As it happened we chose three of the best beaches in the UK for our family holidays. Whitsuns were spent at Lee Bay, which is within walking distance of Woolacombe in Devon, where a scamper over the cliffs after supper with Don while Mrs Baston babysat the girls was sheer bliss. We also often stayed in a farmhouse at Marloes in Pembrokeshire where we learnt to surf. The annual trip to Mellon Udrigal in Wester Ross, where my parents had made their retirement home was an epic journey of 14 hours. We tried all ways: 600 miles driving over night - ruining the next day for me; staying in a hotel overnight on the borders; catching the motor rail at Kings Cross or Crewe and a couple of times going by train via Glasgow, Oban, Mallaig, Kyle of Lochalsh, Archnasheen, post bus to Laide, then final pick up by the parents. When the weather was good it was the best place in the world!

Even going up on my own for my mother’s birthday in December had its virtues. Out of the tourist season seals used to accompany me along Mellon beach with the occasional eagle soaring above. But Don, fighting the midges weeding the lily pond, regarded Scotland as a duty visit. When the girls were older we crossed the Channel to explore various ports. The children practised their French but we couldn’t get Don to. He and Katie though did translate the Latin commentary on the Bayeaux tapestry. People around dispensed with their earpieces to hear them. They had quite a queue following them by the end! In 1985 we spent a fortnight in Australia courtesy of my parents after dad decided he could no longer face the long journey.

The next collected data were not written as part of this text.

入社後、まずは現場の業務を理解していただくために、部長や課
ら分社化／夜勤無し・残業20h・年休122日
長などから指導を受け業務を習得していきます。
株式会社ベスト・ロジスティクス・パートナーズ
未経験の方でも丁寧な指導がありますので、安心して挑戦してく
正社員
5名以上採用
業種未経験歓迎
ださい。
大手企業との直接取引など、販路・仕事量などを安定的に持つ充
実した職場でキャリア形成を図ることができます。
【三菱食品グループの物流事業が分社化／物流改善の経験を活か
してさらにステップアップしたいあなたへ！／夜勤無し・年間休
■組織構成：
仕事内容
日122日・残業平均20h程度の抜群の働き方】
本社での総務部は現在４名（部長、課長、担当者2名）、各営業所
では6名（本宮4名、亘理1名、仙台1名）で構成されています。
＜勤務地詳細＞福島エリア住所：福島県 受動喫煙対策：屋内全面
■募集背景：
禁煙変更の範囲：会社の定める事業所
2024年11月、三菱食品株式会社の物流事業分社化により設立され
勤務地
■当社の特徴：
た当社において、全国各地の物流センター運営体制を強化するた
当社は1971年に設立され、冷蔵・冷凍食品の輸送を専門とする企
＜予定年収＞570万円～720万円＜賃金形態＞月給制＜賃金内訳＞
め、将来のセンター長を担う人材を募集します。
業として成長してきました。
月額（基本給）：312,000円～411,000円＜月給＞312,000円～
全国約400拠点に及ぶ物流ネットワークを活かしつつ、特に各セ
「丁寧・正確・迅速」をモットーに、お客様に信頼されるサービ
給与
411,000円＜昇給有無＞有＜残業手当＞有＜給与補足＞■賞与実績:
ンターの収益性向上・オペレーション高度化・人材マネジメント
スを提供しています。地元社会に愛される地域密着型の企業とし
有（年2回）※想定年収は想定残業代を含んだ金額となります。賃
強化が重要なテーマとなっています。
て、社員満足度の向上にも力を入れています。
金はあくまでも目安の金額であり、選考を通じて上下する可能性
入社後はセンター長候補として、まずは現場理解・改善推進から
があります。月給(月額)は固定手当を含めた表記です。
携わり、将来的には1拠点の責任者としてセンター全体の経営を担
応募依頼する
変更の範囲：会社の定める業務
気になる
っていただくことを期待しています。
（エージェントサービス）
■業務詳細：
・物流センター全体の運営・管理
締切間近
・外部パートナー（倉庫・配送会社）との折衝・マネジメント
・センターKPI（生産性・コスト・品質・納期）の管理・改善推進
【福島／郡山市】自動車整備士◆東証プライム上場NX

Once the girls had gone to college we spent every year getting some winter sunshine on the Mediterranean and we spent a week in Antibes with my brother Richard and his wife Clare when they launched their Benetton yacht before sailing her back to Australia.

My parents always used us as their base down south. After my dad died, my mother came to live at the little house I found for her at 13 Newland Street, Eynsham. We had several happy holidays together. We went to Lake Lucerne and from our hotel pier we visited various places by paddle steamer. We went up Mount Rigi and Mount Pilates by cog railways, just as she had done with her mother 60 years before, when she could see for herself without me ‘painting’ the picture for her. On our visit to Llandudno we went up Snowdon. I left her at the bottom of the last climb and asked people coming down to tell the little old lady sitting on a rock below about my progress. She was never daunted by her blindness, In Venice during a severe flood we donned bin liners and walked round St Mark’s Square virtually on our own. Our trips to Iowa, USA, and Perth, Australia (with a stopover in Hong Kong), to see ‘Our Boys’ were great adventures.